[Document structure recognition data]
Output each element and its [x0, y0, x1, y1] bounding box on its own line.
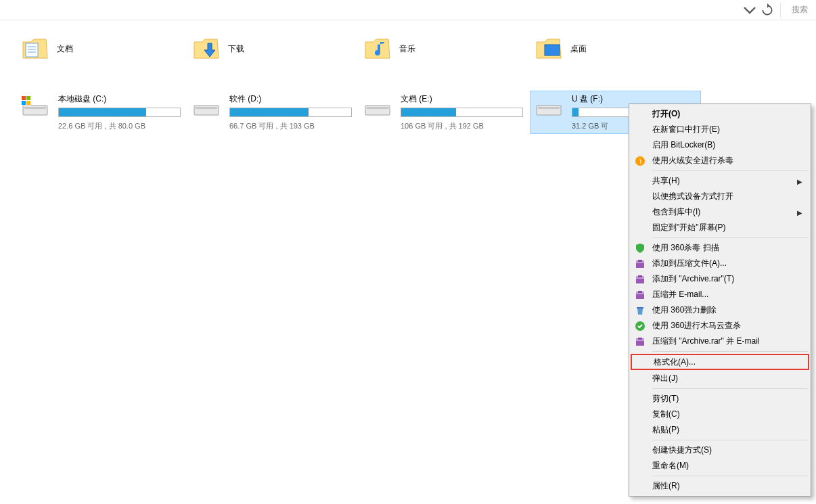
folder-icon [22, 37, 49, 61]
search-input[interactable]: 搜索 [792, 4, 808, 16]
drive-label: 文档 (E:) [401, 93, 523, 105]
menu-separator [652, 388, 808, 389]
svg-rect-4 [545, 45, 560, 55]
menu-360-force-delete[interactable]: 使用 360强力删除 [631, 302, 809, 318]
folder-label: 音乐 [399, 43, 415, 55]
menu-rename[interactable]: 重命名(M) [631, 458, 809, 474]
shield-360-icon [635, 243, 645, 254]
refresh-button[interactable] [760, 3, 775, 18]
menu-copy[interactable]: 复制(C) [631, 407, 809, 422]
svg-rect-9 [26, 96, 30, 100]
drive-space: 106 GB 可用 , 共 192 GB [401, 121, 523, 131]
svg-rect-28 [637, 307, 643, 308]
menu-share[interactable]: 共享(H)▶ [631, 173, 809, 189]
menu-separator [652, 351, 808, 352]
search-placeholder: 搜索 [792, 4, 808, 16]
submenu-arrow-icon: ▶ [797, 208, 802, 216]
drive-label: 软件 (D:) [229, 93, 352, 105]
trash-360-icon [635, 305, 645, 316]
desktop-folder[interactable]: 桌面 [530, 34, 701, 64]
context-menu: 打开(O) 在新窗口中打开(E) 启用 BitLocker(B) 使用火绒安全进… [629, 104, 811, 497]
menu-eject[interactable]: 弹出(J) [631, 371, 809, 386]
folder-label: 下载 [228, 43, 244, 55]
menu-huorong-scan[interactable]: 使用火绒安全进行杀毒 [631, 153, 809, 168]
capacity-bar [229, 108, 352, 117]
submenu-arrow-icon: ▶ [797, 177, 802, 185]
svg-rect-11 [26, 101, 30, 105]
folder-label: 文档 [57, 43, 73, 55]
menu-add-archive-rar[interactable]: 添加到 "Archive.rar"(T) [631, 271, 809, 287]
menu-include-library[interactable]: 包含到库中(I)▶ [631, 204, 809, 220]
drive-e[interactable]: 文档 (E:) 106 GB 可用 , 共 192 GB [359, 91, 530, 134]
menu-pin-start[interactable]: 固定到"开始"屏幕(P) [631, 220, 809, 235]
folders-row: 文档 下载 音乐 [16, 34, 800, 64]
huorong-icon [635, 156, 645, 166]
winrar-icon [635, 290, 645, 300]
menu-add-archive[interactable]: 添加到压缩文件(A)... [631, 256, 809, 271]
svg-rect-17 [538, 107, 560, 109]
svg-rect-6 [24, 107, 46, 109]
menu-compress-to-email[interactable]: 压缩到 "Archive.rar" 并 E-mail [631, 334, 809, 349]
folder-label: 桌面 [570, 43, 587, 55]
svg-rect-21 [638, 260, 642, 262]
downloads-folder[interactable]: 下载 [187, 34, 359, 64]
menu-paste[interactable]: 粘贴(P) [631, 422, 809, 438]
menu-enable-bitlocker[interactable]: 启用 BitLocker(B) [631, 137, 809, 153]
svg-rect-8 [22, 96, 26, 100]
winrar-icon [635, 274, 645, 285]
menu-open-new-window[interactable]: 在新窗口中打开(E) [631, 122, 809, 137]
folder-icon [364, 37, 391, 61]
capacity-bar [401, 108, 523, 117]
svg-rect-0 [26, 43, 38, 57]
toolbar-separator [780, 3, 781, 18]
menu-360-trojan-scan[interactable]: 使用 360进行木马云查杀 [631, 318, 809, 334]
menu-properties[interactable]: 属性(R) [631, 478, 809, 494]
menu-separator [652, 237, 808, 238]
cloud-scan-360-icon [635, 321, 645, 331]
svg-rect-24 [638, 275, 642, 277]
drive-icon [535, 96, 562, 118]
drive-info: 本地磁盘 (C:) 22.6 GB 可用 , 共 80.0 GB [58, 93, 181, 131]
folder-icon [193, 37, 220, 61]
menu-create-shortcut[interactable]: 创建快捷方式(S) [631, 442, 809, 458]
menu-open[interactable]: 打开(O) [631, 106, 809, 122]
menu-360-scan[interactable]: 使用 360杀毒 扫描 [631, 240, 809, 256]
folder-icon [535, 37, 562, 61]
drive-info: 软件 (D:) 66.7 GB 可用 , 共 193 GB [229, 93, 352, 131]
drive-space: 22.6 GB 可用 , 共 80.0 GB [58, 121, 181, 131]
history-dropdown[interactable] [742, 3, 757, 18]
drive-label: 本地磁盘 (C:) [58, 93, 181, 105]
drive-info: 文档 (E:) 106 GB 可用 , 共 192 GB [401, 93, 523, 131]
drive-icon [22, 96, 49, 118]
documents-folder[interactable]: 文档 [16, 34, 187, 64]
svg-rect-13 [196, 107, 217, 109]
capacity-bar [58, 108, 181, 117]
menu-compress-email[interactable]: 压缩并 E-mail... [631, 287, 809, 302]
drive-c[interactable]: 本地磁盘 (C:) 22.6 GB 可用 , 共 80.0 GB [16, 91, 187, 134]
menu-separator [652, 170, 808, 171]
drive-space: 66.7 GB 可用 , 共 193 GB [229, 121, 352, 131]
svg-rect-10 [22, 101, 26, 105]
menu-separator [652, 440, 808, 440]
svg-rect-27 [638, 291, 642, 293]
winrar-icon [635, 336, 645, 347]
drive-icon [364, 96, 391, 118]
menu-open-portable[interactable]: 以便携式设备方式打开 [631, 189, 809, 204]
drive-d[interactable]: 软件 (D:) 66.7 GB 可用 , 共 193 GB [187, 91, 359, 134]
address-toolbar: 搜索 [0, 0, 816, 20]
drive-icon [193, 96, 220, 118]
music-folder[interactable]: 音乐 [359, 34, 530, 64]
menu-format[interactable]: 格式化(A)... [631, 354, 809, 370]
menu-cut[interactable]: 剪切(T) [631, 391, 809, 407]
winrar-icon [635, 258, 645, 269]
menu-separator [652, 476, 808, 476]
svg-rect-32 [638, 338, 642, 340]
svg-rect-15 [367, 107, 388, 109]
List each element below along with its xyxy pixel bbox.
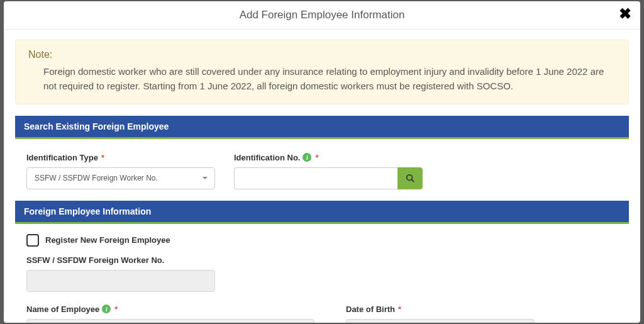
modal-title: Add Foreign Employee Information: [16, 9, 628, 21]
modal-dialog: Add Foreign Employee Information ✖ Note:…: [4, 1, 640, 323]
chevron-down-icon: [203, 177, 208, 179]
required-mark: *: [101, 153, 104, 162]
info-icon[interactable]: i: [102, 304, 111, 313]
register-checkbox-label: Register New Foreign Employee: [45, 235, 170, 245]
id-no-label: Identification No. i *: [234, 153, 423, 162]
name-field-group: Name of Employee i *: [26, 304, 314, 323]
id-type-group: Identification Type * SSFW / SSFDW Forei…: [26, 153, 215, 189]
info-icon[interactable]: i: [303, 153, 311, 162]
name-label: Name of Employee i *: [26, 304, 314, 314]
id-type-select-value: SSFW / SSFDW Foreign Worker No.: [26, 167, 215, 189]
register-checkbox[interactable]: [26, 234, 39, 247]
search-button[interactable]: [397, 167, 423, 189]
search-section-content: Identification Type * SSFW / SSFDW Forei…: [15, 139, 629, 201]
svg-point-0: [407, 175, 413, 181]
required-mark: *: [114, 304, 118, 314]
close-button[interactable]: ✖: [619, 6, 631, 21]
register-checkbox-row: Register New Foreign Employee: [26, 234, 618, 247]
id-type-label: Identification Type *: [26, 153, 215, 162]
modal-header: Add Foreign Employee Information ✖: [4, 1, 640, 30]
info-section-content: Register New Foreign Employee SSFW / SSF…: [15, 224, 629, 323]
ssfw-input: [26, 270, 215, 292]
search-icon: [406, 174, 414, 182]
id-no-search-group: [234, 167, 423, 189]
id-no-input[interactable]: [234, 167, 397, 189]
required-mark: *: [315, 153, 318, 162]
note-title: Note:: [28, 49, 616, 60]
svg-line-1: [412, 180, 414, 182]
close-icon: ✖: [619, 5, 631, 22]
dob-field-group: Date of Birth*: [346, 304, 535, 323]
required-mark: *: [398, 304, 401, 314]
dob-label: Date of Birth*: [346, 304, 535, 314]
dob-input: [346, 319, 535, 323]
search-form-row: Identification Type * SSFW / SSFDW Forei…: [26, 153, 618, 189]
ssfw-label: SSFW / SSFDW Foreign Worker No.: [26, 255, 618, 265]
name-dob-row: Name of Employee i * Date of Birth*: [26, 304, 618, 323]
info-section-header: Foreign Employee Information: [15, 201, 629, 224]
note-box: Note: Foreign domestic worker who are st…: [15, 40, 629, 104]
search-section-header: Search Existing Foreign Employee: [15, 116, 629, 139]
note-text: Foreign domestic worker who are still co…: [28, 64, 616, 94]
ssfw-field-group: SSFW / SSFDW Foreign Worker No.: [26, 255, 618, 292]
name-input: [26, 319, 314, 323]
id-type-select[interactable]: SSFW / SSFDW Foreign Worker No.: [26, 167, 215, 189]
id-no-group: Identification No. i *: [234, 153, 423, 189]
modal-body: Note: Foreign domestic worker who are st…: [4, 30, 640, 323]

Exercise goal: The answer consists of every line above in which the word "capacity" occurs.

Your response:
capacity-bar [229, 108, 352, 117]
capacity-bar [401, 108, 523, 117]
capacity-bar [58, 108, 181, 117]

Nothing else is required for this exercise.